The core of the film are Poppy's encounters with Scott, her driving teacher, in an equally incredible performance by Eddie Marsan, who is exactly her diametrical opposite. This is a man that has forbidden joy to enter his life. He is an angry, bitter, upset guy, a misanthrope with absurd rules, conspiracy theories and prejudices. For him to come into contact with Poppy is a shock to his system. As Abbas Kiarostami has said, a car is the smallest intimate space where you can have the maximum of conflict between two people. Here you have it in a nutshell, two completely different ways of looking at life clashing over the steering wheel. Their driving lesson scenes are a hoot. Scott tries to quash Poppy's bubbliness with his exaggerated concerns for safety. He is deeply offended by her insistence on wearing high heel boots in the car. A classic control freak. She laughs it off, but she never relents. She may be happy, but she is no pushover. Poppy is like an extreme version of killing with kindness.
What transpires, with enormous grace and subtlety, is that Scott is somehow attracted to Poppy very much despite himself, a lovely and intelligent example of "opposites attract". He cannot bring himself to admit it, much less communicate it, and Poppy is slow to realize it. The entire film one waits for something horrible to shock Poppy out of her happiness, and her confrontation with Scott is it. But she is much stronger than him, his hate is a mark of weakness, whereas her compassion is a shield of strength.
Some people, when confronted with Poppy's happiness, mistake it as an accusation or as some sort of rubbing it in, or even as cruel flirtation. It doesn't seem possible to them that she would be so quirky and happy without an agenda. These instances of misinterpretation cause her deep hurt, because it would never cross her mind to wield her joy to hurt someone. It's heartbreaking that people should misunderstand joy as a ploy. But it is so rare, who can blame them?
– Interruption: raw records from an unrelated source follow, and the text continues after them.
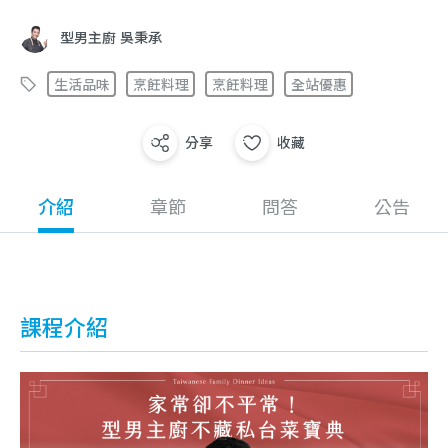
型男主廚 吳秉承
生活品味
烹飪料理
烹飪料理
全站優惠
分享
收藏
介紹
章節
問答
公告
課程介紹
Leigh gives his actors time to develop their themes and the scenes have a beautiful rhythm to them. The movie meanders with a sweet, gentle flow. Leigh is a master at creating extraordinary intimacy between people. He gives actors plenty of space to be totally human and they take it. It must be the highest blessing for an actor to work with him.
It is incredibly moving to come across a good character who is not self-conscious or preachy about her decency, who just is. And she is happy to be.